**To do:** Images embedded in the records are excluded; print everything else exactly as given.
--- Entries supplied ---
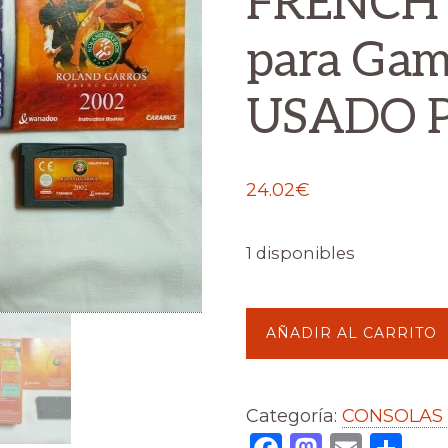
FRENCH 
para Ga
USADO P
24.02
€
1 disponibles
ROLAND
AÑADIR AL CARRITO
GARROS
FRENCH
Categoría:
CONSOLAS 
OPEN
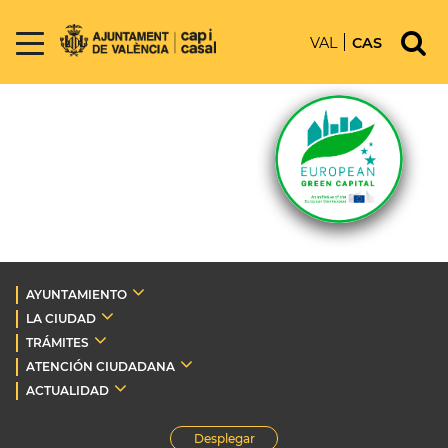
VAL
CAS
AYUNTAMIENTO
LA CIUDAD
TRÁMITES
ATENCIÓN CIUDADANA
ACTUALIDAD
Desplegar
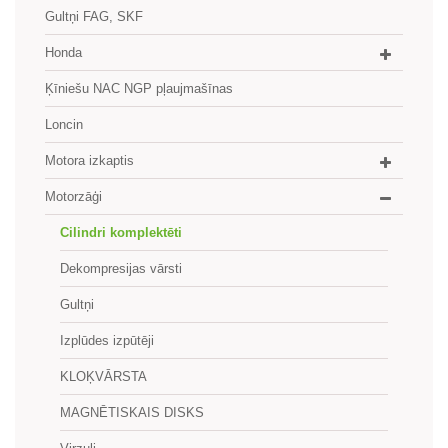
Gultņi FAG, SKF
Honda
Ķīniešu NAC NGP pļaujmašīnas
Loncin
Motora izkaptis
Motorzāģi
Cilindri komplektēti
Dekompresijas vārsti
Gultņi
Izplūdes izpūtēji
KLOĶVĀRSTA
MAGNĒTISKAIS DISKS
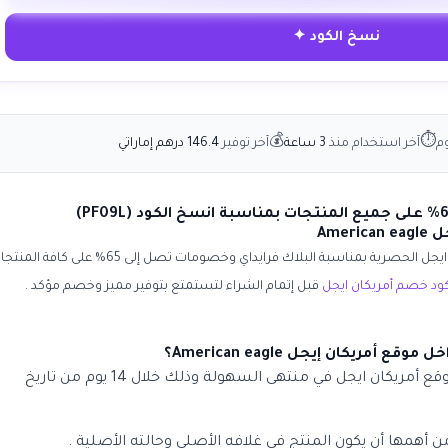
نسخ الكود ✦
💰
⏱
م
آخر استخدام منذ
3 ساعة
آخر توفير
146.4 درهم إماراتي
Ame
ايجل
الحصرية بمناسبة
البلاك فرايداي
وخصومات تصل إلى 65% على كافة المنت
ود خصم أمريكان ايجل
قبل إتمام الشراء لتستمتع بتوفير مميز وخصم مؤكد .
أمريكان إيجل American eagle؟
يتم عملية استرجاع المشتريات من موقع أمريكان ايجل في منتهى السهولة وذلك خلال 14 يوم من تاريخ
أهمها أن يكون المنتج في غلافه الأصلي وحالته الأصلية .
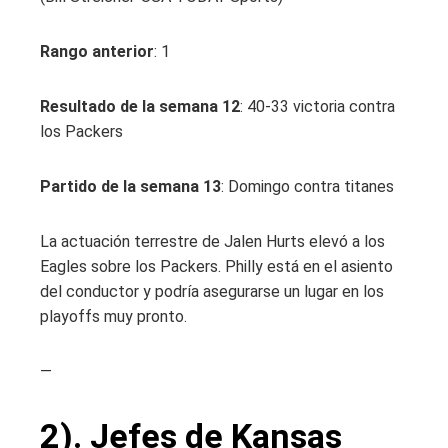
Rango anterior
: 1
Resultado de la semana 12
: 40-33 victoria contra
los Packers
Partido de la semana 13
: Domingo contra titanes
La actuación terrestre de Jalen Hurts elevó a los
Eagles sobre los Packers. Philly está en el asiento
del conductor y podría asegurarse un lugar en los
playoffs muy pronto.
—
2). Jefes de Kansas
---
**Task output:**
FRENCH 
para Ga
USADO P
24.02
€
1 disponibles
ROLAND
AÑADIR AL CARRITO
GARROS
FRENCH
Categoría:
CONSOLAS 
OPEN
VAL
CAS
AYUNTAMIENTO
LA CIUDAD
TRÁMITES
ATENCIÓN CIUDADANA
ACTUALIDAD
Desplegar
Gultņi FAG, SKF
Honda
Ķīniešu NAC NGP pļaujmašīnas
Loncin
Motora izkaptis
Motorzāģi
Cilindri komplektēti
Dekompresijas vārsti
Gultņi
Izplūdes izpūtēji
KLOĶVĀRSTA
MAGNĒTISKAIS DISKS
نسخ الكود ✦
💰
⏱
م
آخر استخدام منذ
3 ساعة
آخر توفير
146.4 درهم إماراتي
Ame
ايجل
الحصرية بمناسبة
البلاك فرايداي
وخصومات تصل إلى 65% على كافة المنت
ود خصم أمريكان ايجل
قبل إتمام الشراء لتستمتع بتوفير مميز وخصم مؤكد .
أمريكان إيجل American eagle؟
يتم عملية استرجاع المشتريات من موقع أمريكان ايجل في منتهى السهولة وذلك خلال 14 يوم من تاريخ
أهمها أن يكون المنتج في غلافه الأصلي وحالته الأصلية .
Rango anterior
: 1
Resultado de la semana 12
: 40-33 victoria contra
los Packers
Partido de la semana 13
: Domingo contra titanes
La actuación terrestre de Jalen Hurts elevó a los
Eagles sobre los Packers. Philly está en el asiento
del conductor y podría asegurarse un lugar en los
playoffs muy pronto.
—
2). Jefes de Kansas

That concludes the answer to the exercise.